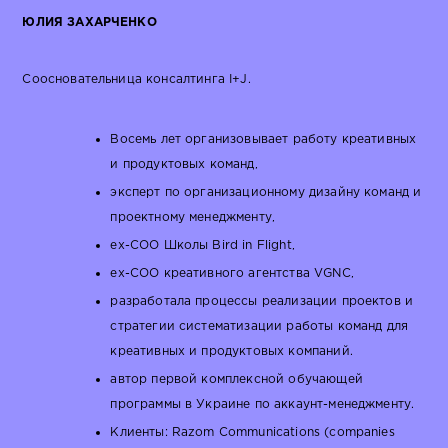
ЮЛИЯ ЗАХАРЧЕНКО
Соосновательница консалтинга I+J.
Восемь лет организовывает работу креативных
и продуктовых команд,
эксперт по организационному дизайну команд и
проектному менеджменту,
ex-COO Школы Bird in Flight,
ex-COO креативного агентства VGNC,
разработала процессы реализации проектов и
стратегии систематизации работы команд для
креативных и продуктовых компаний.
автор первой комплексной обучающей
программы в Украине по аккаунт-менеджменту.
Клиенты: Razom Communications (companies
::::::::
Retype exactly, and only, the lines that run from the one with "Соосновательница консалтинга I+J." through the final line of the entries.

> **Written response**
Соосновательница консалтинга I+J.
Восемь лет организовывает работу креативных
и продуктовых команд,
эксперт по организационному дизайну команд и
проектному менеджменту,
ex-COO Школы Bird in Flight,
ex-COO креативного агентства VGNC,
разработала процессы реализации проектов и
стратегии систематизации работы команд для
креативных и продуктовых компаний.
автор первой комплексной обучающей
программы в Украине по аккаунт-менеджменту.
Клиенты: Razom Communications (companies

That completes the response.